L’Agence internationale de l’énergie atomique (AIEA) et le groupe OCP ont lancé un partenariat stratégique d’une durée de cinq ans, visant à accélérer l’innovation scientifique dans le domaine de l’agriculture durable et à construire des systèmes alimentaires plus résilients. Ce projet s’inscrit dans le cadre du soutien à l’initiative « Atomes pour l’alimentation » (Atoms4Food) et à la promotion des efforts internationaux en faveur de la sécurité alimentaire mondiale.
Conformément à cet accord, les deux parties vont commencer à mettre en œuvre un projet de recherche coordonné, basé sur l’utilisation de techniques nucléaires et d’isotopes pour améliorer l’efficacité de l’utilisation des engrais, augmenter la valeur nutritive des cultures et renforcer la durabilité des systèmes alimentaires.
Le projet vise à produire des résultats pratiques applicables concrètement, apportant des bénéfices directs aux agriculteurs, notamment dans les zones confrontées à des défis sévères en matière de sécurité alimentaire.
Dans ce contexte, Rafael Mariano Grossi, directeur général de l’AIEA, a souligné que ce partenariat constitue un avancement important dans l’optimisation de l’impact de l’initiative « Atomes pour l’alimentation » grâce à une coopération stratégique. Il a précisé que la combinaison de l’expertise de terrain du groupe OCP et des connaissances spécialisées de l’agence en matière de techniques nucléaires permettra de transformer les connaissances scientifiques avancées en solutions pratiques pour les agriculteurs. Il a ajouté que cette collaboration contribuera à fournir des données scientifiques et les outils nécessaires pour une utilisation optimale des engrais, la culture de plantes de valeur nutritive plus élevée, et la mise en place de systèmes alimentaires flexibles et adaptables aux changements climatiques, en particulier dans les régions les plus vulnérables.
Le projet de recherche se concentre sur l’amélioration de la gestion des nutriments majeurs, tels que l’azote et le phosphore, ainsi que des éléments nutritifs critiques, y compris le zinc, le fer et le sélénium. Grâce à l’utilisation de techniques isotopiques, des données scientifiques précises et fiables seront produites pour soutenir les principes des « quatre piliers » de la gestion responsable des nutriments, à savoir le choix de la bonne source, à la bonne dose, au bon moment et au bon endroit, fournissant aux agriculteurs des conseils pratiques basés sur des bases scientifiques solides.
De son côté, Mariem Al-Asrawi, directrice exécutive des affaires mondiales du groupe OCP, a déclaré que cette collaboration constitue une étape stratégique majeure dans le parcours du groupe et un pas essentiel vers l’amélioration de la sécurité alimentaire mondiale.

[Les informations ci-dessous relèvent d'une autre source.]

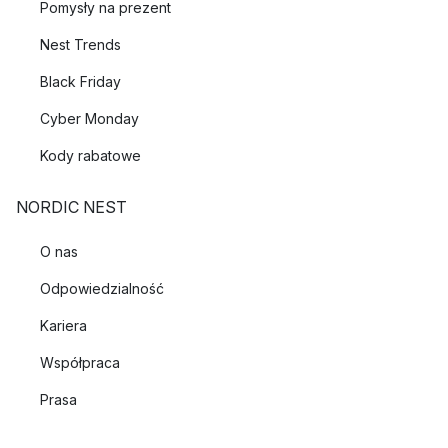
Pomysły na prezent
Nest Trends
Black Friday
Cyber Monday
Kody rabatowe
NORDIC NEST
O nas
Odpowiedzialność
Kariera
Współpraca
Prasa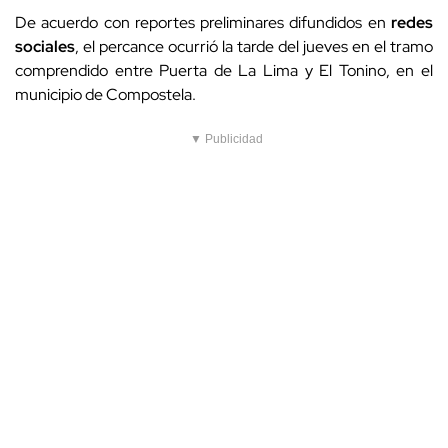
De acuerdo con reportes preliminares difundidos en
redes
sociales
, el percance ocurrió la tarde del jueves en el tramo
comprendido entre Puerta de La Lima y El Tonino, en el
municipio de Compostela.
▼ Publicidad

Elle a affirmé que l’intégration de l’expertise mondiale de l’AIEA avec l’expérience approfondie et les innovations de pointe du groupe OCP dans le domaine de la nutrition des plantes et des sols contribuera à produire des connaissances transformatrices et à soutenir les chercheurs et les agriculteurs sur le terrain, en développant des pratiques agricoles qui garantissent une productivité plus élevée et une meilleure qualité nutritionnelle tout en assurant la durabilité environnementale à long terme.
Cette collaboration devrait aboutir à la production de données de haute qualité qui contribueront à soutenir les politiques publiques, à orienter l’innovation en matière d’engrais et à accélérer la transition vers une agriculture positive pour le climat et la nature. Elle renforcera également la coopération scientifique entre l’Afrique, l’AIEA et les réseaux de recherche mondiaux, aidant les pays à adopter les meilleures pratiques de gestion des nutriments, à améliorer la santé des sols et à augmenter la productivité agricole à grande échelle, ce qui aura un impact positif sur la sécurité alimentaire mondiale.
L’AIEA, en tant que principal forum gouvernemental international pour la coopération scientifique et technique dans les applications pacifiques de la technologie nucléaire depuis sa création en 1957 sous l’égide des Nations Unies, continue d’œuvrer pour maximiser la contribution de la technologie nucléaire au service des sociétés.
Dans ce cadre, l’initiative « Atomes pour l’alimentation », lancée en partenariat avec l’Organisation des Nations Unies pour l’alimentation et l’agriculture (FAO) en 2023, constitue un mécanisme pratique pour aider les pays à renforcer leur sécurité alimentaire et à lutter contre la faim croissante, en fournissant des solutions innovantes adaptées aux besoins de chaque pays, basées sur l’exploitation des technologies nucléaires ainsi que d’autres techniques avancées pour améliorer la production agricole et animale, gérer les ressources naturelles, réduire le gaspillage alimentaire, garantir la sécurité alimentaire, améliorer la nutrition et s’adapter aux défis posés par le changement climatique.